Donald Wright is a professor of political science at the University of New Brunswick and president of the Canadian Historical Association.
After a 32-day campaign, which saw the party leaders make a lot of promises on health care, affordability, housing, pronouns and taxation, New Brunswick has elected a Liberal government. Susan Holt will become the province’s 35th – and first woman – premier.
Smart, passionate and authentic, Ms. Holt led a positive and forward-looking campaign, winning on her own steam.
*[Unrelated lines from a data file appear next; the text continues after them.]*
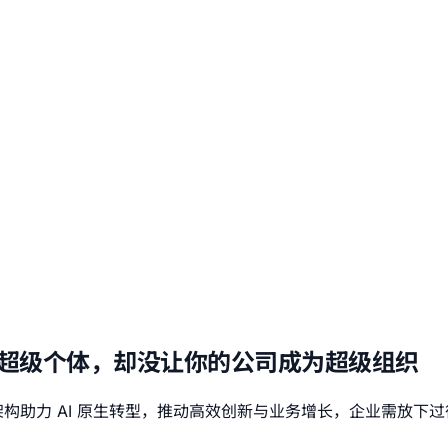
所有人变成了超级个体，却没让你的公司成为超级组织
架构助力 AI 原生转型，推动高效创新与业务增长，企业需放下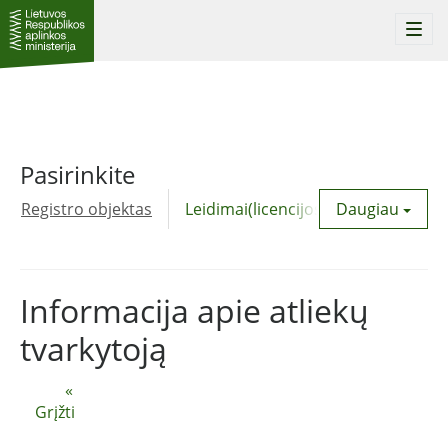
Togg
navi
Pasirinkite
Registro objektas
Leidimai(licencijos)
Daugiau
Komunalinė
Informacija apie atliekų
tvarkytoją
«
Grįžti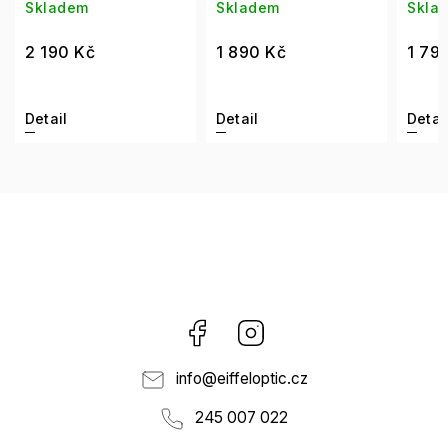
m
Skladem
Skladem
Kč
1 890 Kč
1 790 Kč
Detail
Detail
Facebook
Instagram
info
@
eiffeloptic.cz
245 007 022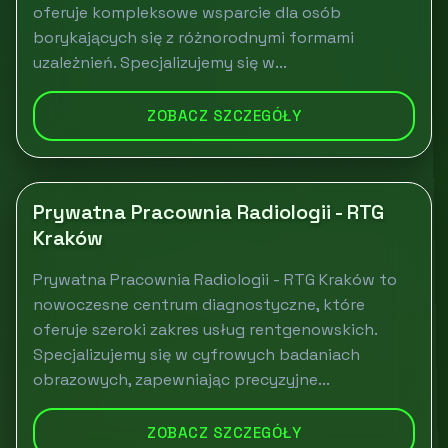
oferuje kompleksowe wsparcie dla osób
borykających się z różnorodnymi formami
uzależnień. Specjalizujemy się w...
ZOBACZ SZCZEGÓŁY
Prywatna Pracownia Radiologii - RTG
Kraków
Prywatna Pracownia Radiologii - RTG Kraków to
nowoczesne centrum diagnostyczne, które
oferuje szeroki zakres usług rentgenowskich.
Specjalizujemy się w cyfrowych badaniach
obrazowych, zapewniając precyzyjne...
ZOBACZ SZCZEGÓŁY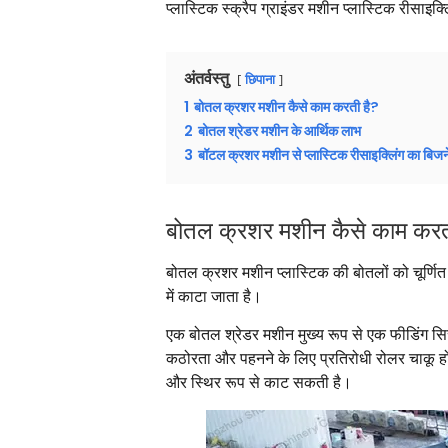
प्लास्टिक स्क्रैप ग्राइंडर मशीन प्लास्टिक रीसाइक्
अंतर्वस्तु
छिपाना
1
बोतल क्रशर मशीन कैसे काम करती है?
2
बोतल श्रेडर मशीन के आर्थिक लाभ
3
बॉटल क्रशर मशीन से प्लास्टिक रीसाइक्लिंग का बिजन
बोतल क्रशर मशीन कैसे काम करत
बोतल क्रशर मशीन प्लास्टिक की बोतलों को चूर्णित 
में काटा जाता है।
एक बोतल श्रेडर मशीन मुख्य रूप से एक फीडिंग सिस्
कठोरता और पहनने के लिए प्रतिरोधी रोलर चाकू होते
और स्थिर रूप से काट सकती है।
But if elections are won, they are also lost, and Progressive Conservative Leader Blaine Higgs – who was defeated in his own riding, the first incumbent premier to do so since 1987 – certainly lost this election.
First, he moved his party to the right when he deliberately cultivated a gratuitous moral panic over trans and non-binary kids about a year ago. Then, in the weeks leading up to the writ, Mr. Higgs and his team took aim at the woke mob (whoever they are), the Liberal-friendly media, Justin Trudeau, carbon pricing, supervised consumption sites, and asylum seekers.
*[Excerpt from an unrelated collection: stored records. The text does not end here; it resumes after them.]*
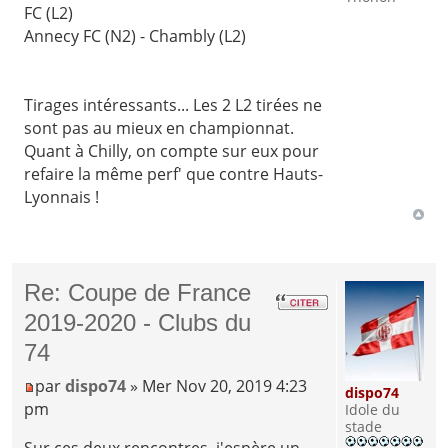
FC (L2)
Annecy FC (N2) - Chambly (L2)
Tirages intéressants... Les 2 L2 tirées ne
sont pas au mieux en championnat.
Quant à Chilly, on compte sur eux pour
refaire la même perf' que contre Hauts-
Lyonnais !
Re: Coupe de France
2019-2020 - Clubs du
74
par
dispo74
» Mer Nov 20, 2019 4:23
dispo74
pm
Idole du
stade
Sur ces deux rencontres, j'espère un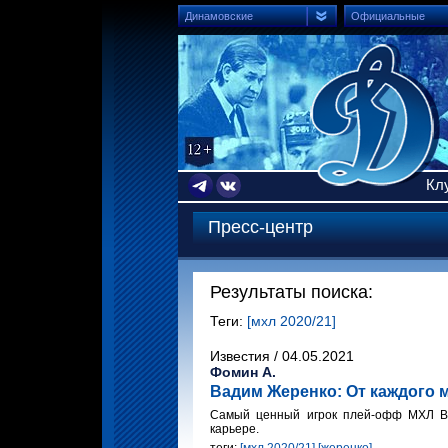
Динамовские
Официальные
Кл
Пресс-центр
Результаты поиска:
Теги:
[мхл 2020/21]
Известия / 04.05.2021
Фомин А.
Вадим Жеренко: От каждого 
Самый ценный игрок плей-офф МХЛ В
карьере.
Targeting asylum seekers – especially when almost no one is seeking asylum in New Brunswick – marked a new and shameless low. When Mr. Higgs deflected a question on health care by pointing to asylum seekers at a special session of Fredericton’s city council, Mayor Kate Rogers cut him off, describing his rhetoric as “offensive.” The Tory leader was not amused, but nor was he deterred.
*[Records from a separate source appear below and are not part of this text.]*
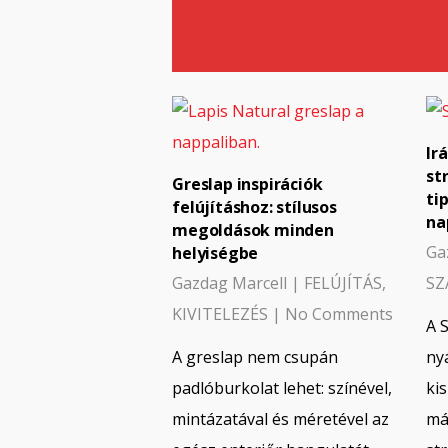
Ir
st
Greslap inspirációk
ti
felújításhoz: stílusos
na
megoldások minden
Ga
helyiségbe
Gazdag Marcell
|
FELÚJÍTÁS
,
SZ
KIVITELEZÉS
|
No Comments
A 
A greslap nem csupán
ny
padlóburkolat lehet: színével,
ki
mintázatával és méretével az
má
Mr. Higgs’s top-down leadership style rubbed many people the wrong way. Eleven Tory MLAs – and one former Tory MLA who became an independent after a very public spat with the Premier – didn’t seek re-election. Indeed, the PCs struggled to recruit enough candidates. In one riding, they nominated a candidate whose explicit TikTok videos raised questions about the party’s vetting process. But when asked about the videos, the party of parents’ rights and family values effectively replied: “So what?” In another riding, the PCs nominated a self-described “Jesus freak” who has linked same-sex marriage to bestiality, fretted about “the gay agenda,” peddled misinformation about abortion and cancer rates in women, and claimed that a coven of witches in some coffee shop once cast a spell on her.
Both women lost in typically safe Conservative ridings.
By tacking to the right, and then running a negative campaign, Mr. Higgs narrowed his base in English-speaking New Brunswick, a strange strategy for a leader who has never been embraced by French-speaking New Brunswick because of a vow he once made to establish English as New Brunswick’s only official language.
In his concession speech, Mr. Higgs didn’t utter a single word in French, not even “bon soir” or “merci” – to some, a parting shot at the province’s francophones.
For Green Party Leader David Coon, and for the party that he has done so much to build, it was a bittersweet night. Yes, he held on to his Fredericton riding, but the Greens saw their share of the popular vote decline by 1.5 per cent, and they will return to the legislature with a caucus of two, down from three.
It’s too bad, because while every party was talking about affordability, only the Green Party was talking about deep poverty and even proposed a guaranteed livable income.
Now, the premier-elect certainly has her work cut out for her. Since 2020, the province has seen an unprecedented increase in population, primarily through immigration, but also through in-migration from other provinces during the pandemic. Its population has grown to 850,000, which represents an 8.5-per-cent increase. This has put pressure on already stretched public services. There are doctor shortages, nurse shortages, and teacher shortages, especially French-immersion teachers.
In addition, vacancy rates have fallen to 1.5 per cent, the lowest on record, and the average rent has increased nearly 30 per cent in 4 years, while the price of everything has risen. Too many New Brunswickers struggle to make their rent, stock their pantries, heat their homes, and fill their tanks.
To these ends and more, Ms. Holt made 100 distinct promises, although she artfully dodged the issue of the carbon price. Leaving it out of the Liberal platform altogether, she talked instead about conversations with Ottawa and made-in New Brunswick solutions.
Has Ms. Holt overpromised? Maybe. Certainly, her mathematically creative platform, which double-counted HST revenues to project annual surpluses, suggests that she has.
Of course, the proof will be in the pudding once her government is sworn in and she is called upon to deliver, especially on health care, education, housing, and affordability, which she made the centrepieces of her refreshingly optimistic campaign.
There’s a steep road ahead, and I wish her luck.